Word for word, return every record that follows.

Saved data entries:
'''

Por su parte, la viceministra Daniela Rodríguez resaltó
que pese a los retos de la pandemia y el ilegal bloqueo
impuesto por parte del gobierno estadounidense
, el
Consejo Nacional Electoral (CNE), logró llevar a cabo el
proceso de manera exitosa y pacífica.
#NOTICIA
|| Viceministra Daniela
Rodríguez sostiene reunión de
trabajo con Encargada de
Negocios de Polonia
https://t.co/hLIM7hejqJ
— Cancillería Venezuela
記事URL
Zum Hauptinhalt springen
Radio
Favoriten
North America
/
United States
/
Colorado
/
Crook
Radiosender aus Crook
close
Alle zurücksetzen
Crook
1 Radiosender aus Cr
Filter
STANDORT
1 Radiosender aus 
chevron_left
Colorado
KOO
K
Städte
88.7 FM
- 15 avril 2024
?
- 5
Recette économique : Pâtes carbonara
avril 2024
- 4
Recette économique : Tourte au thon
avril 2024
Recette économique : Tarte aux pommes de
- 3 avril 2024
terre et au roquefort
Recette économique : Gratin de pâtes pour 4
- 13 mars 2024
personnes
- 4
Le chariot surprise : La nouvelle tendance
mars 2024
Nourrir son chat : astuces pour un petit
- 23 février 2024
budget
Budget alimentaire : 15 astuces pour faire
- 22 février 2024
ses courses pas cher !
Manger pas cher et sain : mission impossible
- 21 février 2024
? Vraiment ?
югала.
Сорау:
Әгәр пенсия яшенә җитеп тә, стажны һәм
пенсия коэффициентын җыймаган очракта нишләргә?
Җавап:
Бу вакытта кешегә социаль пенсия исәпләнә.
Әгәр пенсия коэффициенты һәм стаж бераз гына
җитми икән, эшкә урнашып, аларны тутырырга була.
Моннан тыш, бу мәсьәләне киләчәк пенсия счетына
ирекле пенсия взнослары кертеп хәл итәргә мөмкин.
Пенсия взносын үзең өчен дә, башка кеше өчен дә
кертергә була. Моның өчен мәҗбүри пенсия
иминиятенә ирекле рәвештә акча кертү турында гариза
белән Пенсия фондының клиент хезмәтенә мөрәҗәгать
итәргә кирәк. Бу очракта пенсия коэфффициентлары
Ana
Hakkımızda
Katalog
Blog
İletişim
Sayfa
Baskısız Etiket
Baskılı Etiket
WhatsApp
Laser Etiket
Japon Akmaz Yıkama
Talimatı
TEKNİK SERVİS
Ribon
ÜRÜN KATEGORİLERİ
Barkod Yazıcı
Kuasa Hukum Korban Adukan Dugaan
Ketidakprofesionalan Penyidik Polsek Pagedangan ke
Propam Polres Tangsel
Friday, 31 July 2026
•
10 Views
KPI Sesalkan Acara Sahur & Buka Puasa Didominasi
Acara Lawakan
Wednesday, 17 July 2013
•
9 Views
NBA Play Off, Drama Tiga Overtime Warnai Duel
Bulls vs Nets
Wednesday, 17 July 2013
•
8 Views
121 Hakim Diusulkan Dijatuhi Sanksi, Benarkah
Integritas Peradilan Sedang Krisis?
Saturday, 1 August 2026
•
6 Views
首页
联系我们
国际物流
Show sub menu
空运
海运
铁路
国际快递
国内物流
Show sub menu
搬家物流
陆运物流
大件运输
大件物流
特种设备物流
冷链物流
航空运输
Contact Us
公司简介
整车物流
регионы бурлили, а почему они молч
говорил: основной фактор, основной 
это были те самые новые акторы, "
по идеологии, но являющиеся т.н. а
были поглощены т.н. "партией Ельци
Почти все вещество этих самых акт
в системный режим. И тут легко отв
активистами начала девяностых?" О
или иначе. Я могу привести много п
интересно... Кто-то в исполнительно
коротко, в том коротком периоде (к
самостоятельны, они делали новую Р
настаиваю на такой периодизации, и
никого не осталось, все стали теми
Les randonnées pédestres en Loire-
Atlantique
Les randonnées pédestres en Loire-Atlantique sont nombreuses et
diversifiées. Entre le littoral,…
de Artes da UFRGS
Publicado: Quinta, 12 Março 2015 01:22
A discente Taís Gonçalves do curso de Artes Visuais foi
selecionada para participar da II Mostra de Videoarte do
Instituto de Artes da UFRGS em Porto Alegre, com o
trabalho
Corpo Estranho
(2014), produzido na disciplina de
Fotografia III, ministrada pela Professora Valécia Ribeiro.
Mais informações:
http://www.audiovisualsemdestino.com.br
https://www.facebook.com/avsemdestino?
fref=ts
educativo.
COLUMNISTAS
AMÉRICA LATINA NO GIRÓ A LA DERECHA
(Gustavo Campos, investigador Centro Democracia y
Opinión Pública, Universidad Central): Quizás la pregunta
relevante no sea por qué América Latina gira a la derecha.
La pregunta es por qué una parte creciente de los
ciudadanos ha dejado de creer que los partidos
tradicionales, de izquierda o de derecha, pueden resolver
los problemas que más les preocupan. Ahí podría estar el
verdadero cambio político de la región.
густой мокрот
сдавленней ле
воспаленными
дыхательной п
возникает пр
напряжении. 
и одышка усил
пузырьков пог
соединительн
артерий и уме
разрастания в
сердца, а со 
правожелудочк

'''

• ANSWER AREA:
Por su parte, la viceministra Daniela Rodríguez resaltó
que pese a los retos de la pandemia y el ilegal bloqueo
impuesto por parte del gobierno estadounidense
, el
Consejo Nacional Electoral (CNE), logró llevar a cabo el
proceso de manera exitosa y pacífica.
#NOTICIA
|| Viceministra Daniela
Rodríguez sostiene reunión de
trabajo con Encargada de
Negocios de Polonia
https://t.co/hLIM7hejqJ
— Cancillería Venezuela
記事URL
Zum Hauptinhalt springen
Radio
Favoriten
North America
/
United States
/
Colorado
/
Crook
Radiosender aus Crook
close
Alle zurücksetzen
Crook
1 Radiosender aus Cr
Filter
STANDORT
1 Radiosender aus 
chevron_left
Colorado
KOO
K
Städte
88.7 FM
- 15 avril 2024
?
- 5
Recette économique : Pâtes carbonara
avril 2024
- 4
Recette économique : Tourte au thon
avril 2024
Recette économique : Tarte aux pommes de
- 3 avril 2024
terre et au roquefort
Recette économique : Gratin de pâtes pour 4
- 13 mars 2024
personnes
- 4
Le chariot surprise : La nouvelle tendance
mars 2024
Nourrir son chat : astuces pour un petit
- 23 février 2024
budget
Budget alimentaire : 15 astuces pour faire
- 22 février 2024
ses courses pas cher !
Manger pas cher et sain : mission impossible
- 21 février 2024
? Vraiment ?
югала.
Сорау:
Әгәр пенсия яшенә җитеп тә, стажны һәм
пенсия коэффициентын җыймаган очракта нишләргә?
Җавап:
Бу вакытта кешегә социаль пенсия исәпләнә.
Әгәр пенсия коэффициенты һәм стаж бераз гына
җитми икән, эшкә урнашып, аларны тутырырга була.
Моннан тыш, бу мәсьәләне киләчәк пенсия счетына
ирекле пенсия взнослары кертеп хәл итәргә мөмкин.
Пенсия взносын үзең өчен дә, башка кеше өчен дә
кертергә була. Моның өчен мәҗбүри пенсия
иминиятенә ирекле рәвештә акча кертү турында гариза
белән Пенсия фондының клиент хезмәтенә мөрәҗәгать
итәргә кирәк. Бу очракта пенсия коэфффициентлары
Ana
Hakkımızda
Katalog
Blog
İletişim
Sayfa
Baskısız Etiket
Baskılı Etiket
WhatsApp
Laser Etiket
Japon Akmaz Yıkama
Talimatı
TEKNİK SERVİS
Ribon
ÜRÜN KATEGORİLERİ
Barkod Yazıcı
Kuasa Hukum Korban Adukan Dugaan
Ketidakprofesionalan Penyidik Polsek Pagedangan ke
Propam Polres Tangsel
Friday, 31 July 2026
•
10 Views
KPI Sesalkan Acara Sahur & Buka Puasa Didominasi
Acara Lawakan
Wednesday, 17 July 2013
•
9 Views
NBA Play Off, Drama Tiga Overtime Warnai Duel
Bulls vs Nets
Wednesday, 17 July 2013
•
8 Views
121 Hakim Diusulkan Dijatuhi Sanksi, Benarkah
Integritas Peradilan Sedang Krisis?
Saturday, 1 August 2026
•
6 Views
首页
联系我们
国际物流
Show sub menu
空运
海运
铁路
国际快递
国内物流
Show sub menu
搬家物流
陆运物流
大件运输
大件物流
特种设备物流
冷链物流
航空运输
Contact Us
公司简介
整车物流
регионы бурлили, а почему они молч
говорил: основной фактор, основной 
это были те самые новые акторы, "
по идеологии, но являющиеся т.н. а
были поглощены т.н. "партией Ельци
Почти все вещество этих самых акт
в системный режим. И тут легко отв
активистами начала девяностых?" О
или иначе. Я могу привести много п
интересно... Кто-то в исполнительно
коротко, в том коротком периоде (к
самостоятельны, они делали новую Р
настаиваю на такой периодизации, и
никого не осталось, все стали теми
Les randonnées pédestres en Loire-
Atlantique
Les randonnées pédestres en Loire-Atlantique sont nombreuses et
diversifiées. Entre le littoral,…
de Artes da UFRGS
Publicado: Quinta, 12 Março 2015 01:22
A discente Taís Gonçalves do curso de Artes Visuais foi
selecionada para participar da II Mostra de Videoarte do
Instituto de Artes da UFRGS em Porto Alegre, com o
trabalho
Corpo Estranho
(2014), produzido na disciplina de
Fotografia III, ministrada pela Professora Valécia Ribeiro.
Mais informações:
http://www.audiovisualsemdestino.com.br
https://www.facebook.com/avsemdestino?
fref=ts
educativo.
COLUMNISTAS
AMÉRICA LATINA NO GIRÓ A LA DERECHA
(Gustavo Campos, investigador Centro Democracia y
Opinión Pública, Universidad Central): Quizás la pregunta
relevante no sea por qué América Latina gira a la derecha.
La pregunta es por qué una parte creciente de los
ciudadanos ha dejado de creer que los partidos
tradicionales, de izquierda o de derecha, pueden resolver
los problemas que más les preocupan. Ahí podría estar el
verdadero cambio político de la región.
густой мокрот
сдавленней ле
воспаленными
дыхательной п
возникает пр
напряжении. 
и одышка усил
пузырьков пог
соединительн
артерий и уме
разрастания в
сердца, а со 
правожелудочк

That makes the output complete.